What If The House You Lived In Was Alive?

Since the tenth century A.D., Shingon Buddhism has entertained a concept known as Tsukumogami. It is a difficult concept to define, but loosely described, it is the belief that when any object has reached its 100th birthday, it becomes alive and self-aware.

My first introduction to Tsukumogami was through Le Portrait de Petit Cossette, a very odd animated Japanese film. In the movie, items from the young French girl’s boudoir enact a brutal revenge on the reincarnation of her murderer, an assistant to an antique dealer.

Though I cannot say I’m convinced of the reality of Tsukumogami, my fascination with old houses embraces the concept. In my novella, Yew Manor, my essay, The Vicarage (found in Come Into My Cellar: Darker Tales From A Cerebral Vault), and Coventry House (found in Opal Wine) and various future works, my houses all become characters in their own right.


Last night I was musing on the old homes I have been privileged to live in and visit and thinking about Tsukumogami I wondered, if true, does the house develop sentience in a flash or is it a gradual growth of self-awareness? You may think me addled in the brain, but I do entertain a subjective belief that some houses inherently make me feel welcomed. Some make it clear that I am most unwelcome.
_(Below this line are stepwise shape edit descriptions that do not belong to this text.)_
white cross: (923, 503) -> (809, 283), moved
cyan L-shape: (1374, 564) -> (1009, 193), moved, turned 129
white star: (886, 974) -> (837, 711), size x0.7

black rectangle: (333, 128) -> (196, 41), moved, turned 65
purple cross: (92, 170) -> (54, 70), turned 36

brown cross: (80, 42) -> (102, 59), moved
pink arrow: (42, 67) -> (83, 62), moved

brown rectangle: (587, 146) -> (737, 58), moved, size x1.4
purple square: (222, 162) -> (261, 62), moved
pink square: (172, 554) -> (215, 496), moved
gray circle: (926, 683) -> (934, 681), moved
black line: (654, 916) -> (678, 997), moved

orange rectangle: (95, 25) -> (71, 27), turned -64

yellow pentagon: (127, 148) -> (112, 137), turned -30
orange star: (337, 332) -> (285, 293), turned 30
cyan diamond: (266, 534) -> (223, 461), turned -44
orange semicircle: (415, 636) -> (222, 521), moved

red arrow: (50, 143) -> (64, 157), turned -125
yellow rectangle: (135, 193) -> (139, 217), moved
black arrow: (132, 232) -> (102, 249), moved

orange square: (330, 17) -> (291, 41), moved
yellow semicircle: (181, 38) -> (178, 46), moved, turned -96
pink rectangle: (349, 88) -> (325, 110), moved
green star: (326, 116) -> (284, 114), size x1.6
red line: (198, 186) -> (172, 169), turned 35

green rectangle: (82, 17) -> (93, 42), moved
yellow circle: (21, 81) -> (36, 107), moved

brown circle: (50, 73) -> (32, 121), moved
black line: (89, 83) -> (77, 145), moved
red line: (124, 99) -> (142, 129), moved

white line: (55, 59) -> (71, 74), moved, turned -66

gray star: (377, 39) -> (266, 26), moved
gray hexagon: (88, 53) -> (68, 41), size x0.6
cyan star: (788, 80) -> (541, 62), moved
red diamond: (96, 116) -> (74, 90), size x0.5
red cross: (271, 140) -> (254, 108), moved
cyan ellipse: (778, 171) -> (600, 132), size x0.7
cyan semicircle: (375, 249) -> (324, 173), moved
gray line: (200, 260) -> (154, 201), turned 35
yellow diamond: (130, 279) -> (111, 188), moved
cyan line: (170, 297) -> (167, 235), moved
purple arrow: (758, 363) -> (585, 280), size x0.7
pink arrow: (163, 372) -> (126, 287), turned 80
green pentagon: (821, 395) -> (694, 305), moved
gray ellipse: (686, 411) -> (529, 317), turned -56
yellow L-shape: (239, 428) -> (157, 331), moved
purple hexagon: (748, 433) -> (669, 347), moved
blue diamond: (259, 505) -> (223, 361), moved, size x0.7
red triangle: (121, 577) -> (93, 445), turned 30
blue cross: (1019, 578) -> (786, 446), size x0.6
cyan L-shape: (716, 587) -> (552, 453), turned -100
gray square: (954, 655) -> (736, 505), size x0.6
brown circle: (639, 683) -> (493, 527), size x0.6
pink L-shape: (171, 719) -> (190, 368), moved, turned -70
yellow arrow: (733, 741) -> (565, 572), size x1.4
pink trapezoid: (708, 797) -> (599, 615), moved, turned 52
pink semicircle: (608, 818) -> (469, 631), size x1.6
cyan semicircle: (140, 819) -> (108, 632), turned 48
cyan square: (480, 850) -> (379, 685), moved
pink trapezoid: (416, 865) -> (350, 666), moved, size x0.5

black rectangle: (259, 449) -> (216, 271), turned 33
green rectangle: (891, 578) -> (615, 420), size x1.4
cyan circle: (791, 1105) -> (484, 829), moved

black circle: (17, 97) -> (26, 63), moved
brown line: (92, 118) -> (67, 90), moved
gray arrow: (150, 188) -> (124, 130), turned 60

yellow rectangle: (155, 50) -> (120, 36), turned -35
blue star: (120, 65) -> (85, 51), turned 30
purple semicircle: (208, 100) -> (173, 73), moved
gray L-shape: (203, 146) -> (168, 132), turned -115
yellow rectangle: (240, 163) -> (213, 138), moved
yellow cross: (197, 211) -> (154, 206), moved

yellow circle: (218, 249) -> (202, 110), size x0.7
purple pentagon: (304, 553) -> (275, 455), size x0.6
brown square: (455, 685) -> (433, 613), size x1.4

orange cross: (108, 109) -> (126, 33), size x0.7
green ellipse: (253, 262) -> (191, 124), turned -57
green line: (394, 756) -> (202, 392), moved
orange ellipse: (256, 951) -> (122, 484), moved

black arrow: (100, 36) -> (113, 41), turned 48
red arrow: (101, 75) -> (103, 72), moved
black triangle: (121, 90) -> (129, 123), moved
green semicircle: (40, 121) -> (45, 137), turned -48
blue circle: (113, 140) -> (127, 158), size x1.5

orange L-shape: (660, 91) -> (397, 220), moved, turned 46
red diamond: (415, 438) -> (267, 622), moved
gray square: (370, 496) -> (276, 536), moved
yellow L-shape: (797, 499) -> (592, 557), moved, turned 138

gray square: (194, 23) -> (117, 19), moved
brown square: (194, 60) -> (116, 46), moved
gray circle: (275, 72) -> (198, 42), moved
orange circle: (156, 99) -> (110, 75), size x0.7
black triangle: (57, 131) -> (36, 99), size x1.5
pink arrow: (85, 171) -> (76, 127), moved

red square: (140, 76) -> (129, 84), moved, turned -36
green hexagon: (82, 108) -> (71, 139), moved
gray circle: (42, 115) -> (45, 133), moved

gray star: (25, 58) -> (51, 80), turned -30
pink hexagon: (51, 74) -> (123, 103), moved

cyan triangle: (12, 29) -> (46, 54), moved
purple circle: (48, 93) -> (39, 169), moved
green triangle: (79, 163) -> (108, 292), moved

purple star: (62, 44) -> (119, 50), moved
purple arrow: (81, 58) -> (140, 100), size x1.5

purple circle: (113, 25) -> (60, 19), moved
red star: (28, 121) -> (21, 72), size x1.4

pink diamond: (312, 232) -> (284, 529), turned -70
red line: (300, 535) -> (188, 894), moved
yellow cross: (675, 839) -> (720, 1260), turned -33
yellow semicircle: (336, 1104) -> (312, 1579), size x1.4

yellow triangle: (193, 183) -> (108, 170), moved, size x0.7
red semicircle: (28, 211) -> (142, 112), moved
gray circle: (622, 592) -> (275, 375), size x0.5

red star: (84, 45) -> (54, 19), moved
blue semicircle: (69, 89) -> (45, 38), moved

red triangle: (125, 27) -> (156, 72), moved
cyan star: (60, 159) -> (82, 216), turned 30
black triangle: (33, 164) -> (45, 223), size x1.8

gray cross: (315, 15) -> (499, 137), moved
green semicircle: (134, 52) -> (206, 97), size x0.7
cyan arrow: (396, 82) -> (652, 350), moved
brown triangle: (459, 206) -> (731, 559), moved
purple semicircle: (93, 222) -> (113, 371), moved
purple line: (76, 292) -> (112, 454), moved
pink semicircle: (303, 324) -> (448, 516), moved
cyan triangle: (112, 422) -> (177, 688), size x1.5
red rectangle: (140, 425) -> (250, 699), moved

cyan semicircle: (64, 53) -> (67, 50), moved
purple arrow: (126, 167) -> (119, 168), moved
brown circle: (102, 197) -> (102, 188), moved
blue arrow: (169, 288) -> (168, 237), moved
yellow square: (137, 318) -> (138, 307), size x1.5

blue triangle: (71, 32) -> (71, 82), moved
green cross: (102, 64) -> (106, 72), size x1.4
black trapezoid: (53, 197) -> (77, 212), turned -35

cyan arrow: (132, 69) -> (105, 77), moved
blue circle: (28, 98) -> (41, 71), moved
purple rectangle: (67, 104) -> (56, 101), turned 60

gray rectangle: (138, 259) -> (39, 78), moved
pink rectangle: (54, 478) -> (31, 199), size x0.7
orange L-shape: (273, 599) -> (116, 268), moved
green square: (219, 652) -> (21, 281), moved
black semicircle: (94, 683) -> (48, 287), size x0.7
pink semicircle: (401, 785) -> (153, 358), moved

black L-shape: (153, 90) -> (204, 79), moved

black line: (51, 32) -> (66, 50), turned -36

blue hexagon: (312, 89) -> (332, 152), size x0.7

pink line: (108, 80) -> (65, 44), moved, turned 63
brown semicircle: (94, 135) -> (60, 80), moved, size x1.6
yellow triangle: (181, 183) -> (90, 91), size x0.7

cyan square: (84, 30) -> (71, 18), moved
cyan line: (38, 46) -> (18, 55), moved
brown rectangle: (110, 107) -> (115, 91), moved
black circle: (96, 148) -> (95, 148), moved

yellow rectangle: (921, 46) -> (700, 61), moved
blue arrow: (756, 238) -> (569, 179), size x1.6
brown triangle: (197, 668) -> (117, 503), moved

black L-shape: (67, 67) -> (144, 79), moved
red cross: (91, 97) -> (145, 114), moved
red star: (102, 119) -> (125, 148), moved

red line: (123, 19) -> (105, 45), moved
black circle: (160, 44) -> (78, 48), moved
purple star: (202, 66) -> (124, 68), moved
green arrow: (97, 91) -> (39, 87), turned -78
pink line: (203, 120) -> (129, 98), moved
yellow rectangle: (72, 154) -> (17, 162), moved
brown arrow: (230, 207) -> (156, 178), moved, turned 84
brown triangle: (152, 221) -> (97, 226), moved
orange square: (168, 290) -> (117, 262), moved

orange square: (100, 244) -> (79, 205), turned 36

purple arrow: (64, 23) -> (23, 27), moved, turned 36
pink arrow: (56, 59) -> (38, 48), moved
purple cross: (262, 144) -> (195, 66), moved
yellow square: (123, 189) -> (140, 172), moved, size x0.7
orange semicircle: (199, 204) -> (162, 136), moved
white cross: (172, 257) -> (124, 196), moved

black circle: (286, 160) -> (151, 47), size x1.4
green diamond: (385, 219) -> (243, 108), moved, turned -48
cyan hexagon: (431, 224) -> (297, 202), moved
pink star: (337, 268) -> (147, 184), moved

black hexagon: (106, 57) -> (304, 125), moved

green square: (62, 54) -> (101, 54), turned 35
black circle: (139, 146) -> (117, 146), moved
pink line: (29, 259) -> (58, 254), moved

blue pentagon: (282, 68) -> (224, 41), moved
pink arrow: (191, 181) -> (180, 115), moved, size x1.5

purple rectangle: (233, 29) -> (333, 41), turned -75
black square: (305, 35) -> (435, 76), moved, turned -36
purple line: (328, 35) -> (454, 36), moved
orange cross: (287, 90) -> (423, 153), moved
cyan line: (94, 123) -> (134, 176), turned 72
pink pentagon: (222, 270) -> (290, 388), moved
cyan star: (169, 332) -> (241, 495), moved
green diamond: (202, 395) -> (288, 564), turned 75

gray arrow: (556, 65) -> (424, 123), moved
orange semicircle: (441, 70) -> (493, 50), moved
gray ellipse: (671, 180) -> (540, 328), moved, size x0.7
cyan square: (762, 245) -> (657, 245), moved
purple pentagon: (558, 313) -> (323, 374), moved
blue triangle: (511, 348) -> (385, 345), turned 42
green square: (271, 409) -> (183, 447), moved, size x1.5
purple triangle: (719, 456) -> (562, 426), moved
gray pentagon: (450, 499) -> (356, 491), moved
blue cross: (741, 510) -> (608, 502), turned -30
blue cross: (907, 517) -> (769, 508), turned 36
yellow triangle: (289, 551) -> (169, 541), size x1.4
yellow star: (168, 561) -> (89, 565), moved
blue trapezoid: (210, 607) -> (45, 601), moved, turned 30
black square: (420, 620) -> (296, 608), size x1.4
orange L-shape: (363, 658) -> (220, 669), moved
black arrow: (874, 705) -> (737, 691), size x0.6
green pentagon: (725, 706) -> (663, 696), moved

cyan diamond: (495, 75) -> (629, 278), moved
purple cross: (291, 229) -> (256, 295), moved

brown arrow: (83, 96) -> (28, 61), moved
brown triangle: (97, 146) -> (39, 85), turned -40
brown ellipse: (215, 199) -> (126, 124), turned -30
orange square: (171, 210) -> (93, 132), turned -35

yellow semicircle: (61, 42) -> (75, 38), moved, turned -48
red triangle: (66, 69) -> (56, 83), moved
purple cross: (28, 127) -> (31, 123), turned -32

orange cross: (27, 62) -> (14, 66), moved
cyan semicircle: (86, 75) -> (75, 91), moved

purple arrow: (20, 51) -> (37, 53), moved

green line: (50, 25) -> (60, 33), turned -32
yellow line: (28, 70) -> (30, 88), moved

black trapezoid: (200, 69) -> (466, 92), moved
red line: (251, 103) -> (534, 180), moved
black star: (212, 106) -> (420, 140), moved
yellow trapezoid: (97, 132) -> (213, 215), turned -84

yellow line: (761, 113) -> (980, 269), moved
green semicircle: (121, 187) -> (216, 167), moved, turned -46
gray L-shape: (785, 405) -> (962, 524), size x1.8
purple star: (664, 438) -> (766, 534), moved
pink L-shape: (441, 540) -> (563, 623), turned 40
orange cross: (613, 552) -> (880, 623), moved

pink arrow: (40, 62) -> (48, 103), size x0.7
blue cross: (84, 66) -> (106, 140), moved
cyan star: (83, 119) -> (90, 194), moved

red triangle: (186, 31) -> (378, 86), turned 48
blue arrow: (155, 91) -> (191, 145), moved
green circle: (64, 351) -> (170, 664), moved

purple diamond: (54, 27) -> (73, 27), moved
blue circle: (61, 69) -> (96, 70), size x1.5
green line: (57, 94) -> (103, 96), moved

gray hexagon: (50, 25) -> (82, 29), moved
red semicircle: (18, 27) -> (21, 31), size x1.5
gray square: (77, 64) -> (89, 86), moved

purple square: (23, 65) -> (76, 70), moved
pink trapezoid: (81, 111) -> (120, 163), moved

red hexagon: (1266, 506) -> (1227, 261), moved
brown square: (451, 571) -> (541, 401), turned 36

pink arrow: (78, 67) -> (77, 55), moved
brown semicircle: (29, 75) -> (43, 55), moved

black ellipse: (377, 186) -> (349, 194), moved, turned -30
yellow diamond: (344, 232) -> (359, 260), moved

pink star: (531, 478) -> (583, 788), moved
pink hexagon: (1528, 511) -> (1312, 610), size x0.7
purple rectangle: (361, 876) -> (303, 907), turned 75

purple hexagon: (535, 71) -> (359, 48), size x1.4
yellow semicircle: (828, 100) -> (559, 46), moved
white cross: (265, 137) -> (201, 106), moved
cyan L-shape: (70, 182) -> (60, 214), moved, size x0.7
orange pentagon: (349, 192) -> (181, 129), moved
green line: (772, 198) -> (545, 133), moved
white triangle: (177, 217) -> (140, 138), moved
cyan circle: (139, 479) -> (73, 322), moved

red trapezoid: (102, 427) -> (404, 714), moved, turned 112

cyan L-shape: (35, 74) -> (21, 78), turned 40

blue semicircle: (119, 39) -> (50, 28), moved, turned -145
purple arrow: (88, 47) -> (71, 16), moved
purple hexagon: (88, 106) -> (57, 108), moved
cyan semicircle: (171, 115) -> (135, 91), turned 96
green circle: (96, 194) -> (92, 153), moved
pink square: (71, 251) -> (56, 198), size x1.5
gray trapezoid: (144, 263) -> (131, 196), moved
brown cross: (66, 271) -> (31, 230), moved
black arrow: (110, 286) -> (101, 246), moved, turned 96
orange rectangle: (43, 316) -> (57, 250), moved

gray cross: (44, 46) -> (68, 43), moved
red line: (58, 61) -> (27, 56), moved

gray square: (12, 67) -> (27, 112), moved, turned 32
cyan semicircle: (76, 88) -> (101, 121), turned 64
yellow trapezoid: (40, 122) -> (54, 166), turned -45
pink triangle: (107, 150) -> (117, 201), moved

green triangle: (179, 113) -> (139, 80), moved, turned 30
Some feel like I am in a house trapped in a waking dream and the aura of the house is, dare I say it?, wistful.

I can imagine a house, filled with family, and on the celebration of its centennial, there is within its walls, a spark of awareness, much akin to that of a newborn child. As I allowed the fantasy to evolve in my imagination, I followed its developing personality affected by the attitudes and actions of those that lived within walls. Those houses that entertained a family that was loving and supportive took on a personality of love and support. Those homes that harbored hatred and perversion within their walls were destined to have their newborn hearts twisted and malformed to become, like the Vicarage in my essay, a Bad Place.

And then there are homes that contain within their walls, the lonely and the unloved, the aged who dream of a better past and others who can seek refuge only in their memories. What of those houses, I wondered? Could it be that when they lay empty they cry for love and yearn for true life to blossom within their walls, longing for what they have been denied. Making it worse, it is unable to define what it is it cries for as it never experienced love to begin with.

Mayhap when a loving family moves in, the house responds with joy, and those who walk its halls may find an odd reluctance to leave its embrace.

This house does not like you. Welcome home.


And for those lonely houses forced to suddenly harbor evil tenants? How they must rage to have their needs denied, their own hearts darkened into murderous fury to be forced to home parasites instead of the love they long for. Their vengeance must be terrible to behold.

And that, my Dear Reader, is where my ideas for my stories come from.